» **Provided material**:
·····

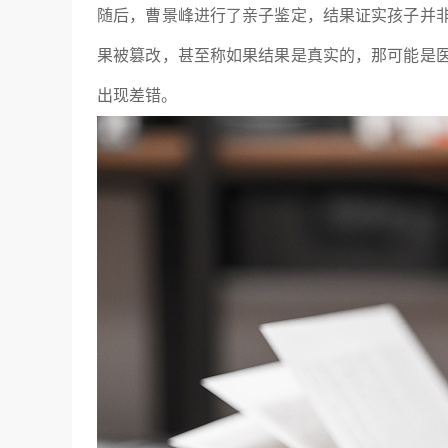
随后，曹景峰进行了亲子鉴定，结果证实孩子并
果被篡改，甚至称如果结果是真实的，那可能是
出现差错。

·····

» **Your goal**: Could the listing above be printed again in full, with every picture omitted?

» **Answer box**:
随后，曹景峰进行了亲子鉴定，结果证实孩子并
果被篡改，甚至称如果结果是真实的，那可能是
出现差错。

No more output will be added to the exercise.